In summary, the results of the exploratory analysis of this case study bring up some possible implications for the clinical psychologist in order to conduct a successful intervention. Firstly, the importance of taking into account the relevant role of verbal behaviour in therapy as a means to access the client's problems and as a tool to influence over it in the therapeutic context itself ( Kohlenberg, Tsai, & Dougher, 1993 ). This deviates the attention over the debate about what is more important for the achievement of clinical change, the application of techniques of psychological intervention or the therapeutic relationship. On the contrary, it centres the attention on the fact that both are a result of the verbal interaction between therapist and client, which starts up learning processes that facilitate the achievement of the therapeutic goals ( Froján, 2011 ). Secondly, the pertinence of paying attention to the occurrence of client's verbalizations which describe or anticipate well-being, achievement or the following of the instructions provided, as well as those which explain his/her behaviour and implications in functional terms, in order to introduce agreeable verbalizations in a contingent way with the goal of reinforcing them, in line with what is proposed by the Functional Analytic Psychotherapy ( Kohlenberg & Tsai, 1991 ). Lastly, the relevance of spacing the introduction of verbal reinforces while the therapeutic goals are being achieved, with the double intention of avoiding satiation and promoting resistance to the extinction of adaptive verbalizations as a class of response, as well as creating room for the occurrence of adaptive verbalizations not linked to already solved problem areas.

At this point, it is worth highlighting some of the limitations of this study that would have enriched the results and conclusions. In first place, not having registered the therapist's verbal behaviour previous to the emission of each of her client's adaptive verbalizations.
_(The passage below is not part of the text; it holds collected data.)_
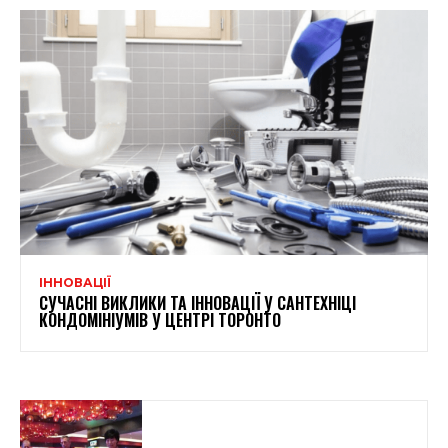
ІННОВАЦІЇ
СУЧАСНІ ВИКЛИКИ ТА ІННОВАЦІЇ У САНТЕХНІЦІ
КОНДОМІНІУМІВ У ЦЕНТРІ ТОРОНТО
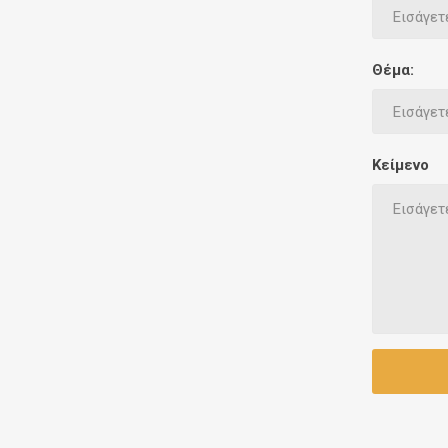
Έθνικ Κουζίνες
Γεμίσει
Θέμα:
Κείμενο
Had this happened, such register would have allowed us to corroborate if, as proposed by both the Analytical Functional Psychotherapy ( Kohlenberg & Tsai, 1991 ) and the same research group in which this line of work is framed ( Froján-Parga et al., 2008; Froján-Parga et al., 2011 ), the therapist does discriminate adaptive verbalizations to the attempt to reinforce them. In second place, although the prosodic component of language was indeed taken into account, the same could not be done regarding the client's non-verbal language. Due to ethical reasons and professional and research deontology, the client's image was not recorded on the videos used to produce registers. For this reason, the therapist's non-verbal language was also discarded, which caused some of the registers of the Others category when she went silent; silence, on the other hand, was charged of meaning. As previously mentioned, given the methodological characteristics of this case study, the conclusions that can be extracted from it are of an exclusively descriptive character. We point towards possible directions of interest for future studies that analyse in a more detailed way and with a methodology that is closer to experimentation the reinforcement phenomena that take place in the clinical context. The present study seems to point out, as expected, that verbalizations referring to the client's progresses in respect to her problem areas are distributed, as a whole, in a shape similar to an inverted U. The same happens with the consequent therapist's verbalizations of a rather agreeable topography, and therefore probably more reinforcing, establishing a close relationship between both at least at an exploratory level. Experimental research will be required, with a larger sample, in order to determine if such relationship is, as it seems, causal, or on the contrary, anecdotic. This will also be required to explore the possible existence of more or less reinforcing verbal repertoires and their possible interaction with the characteristics of both therapist and client.

Conflict of Interest

The authors of this article declare no conflict of interest.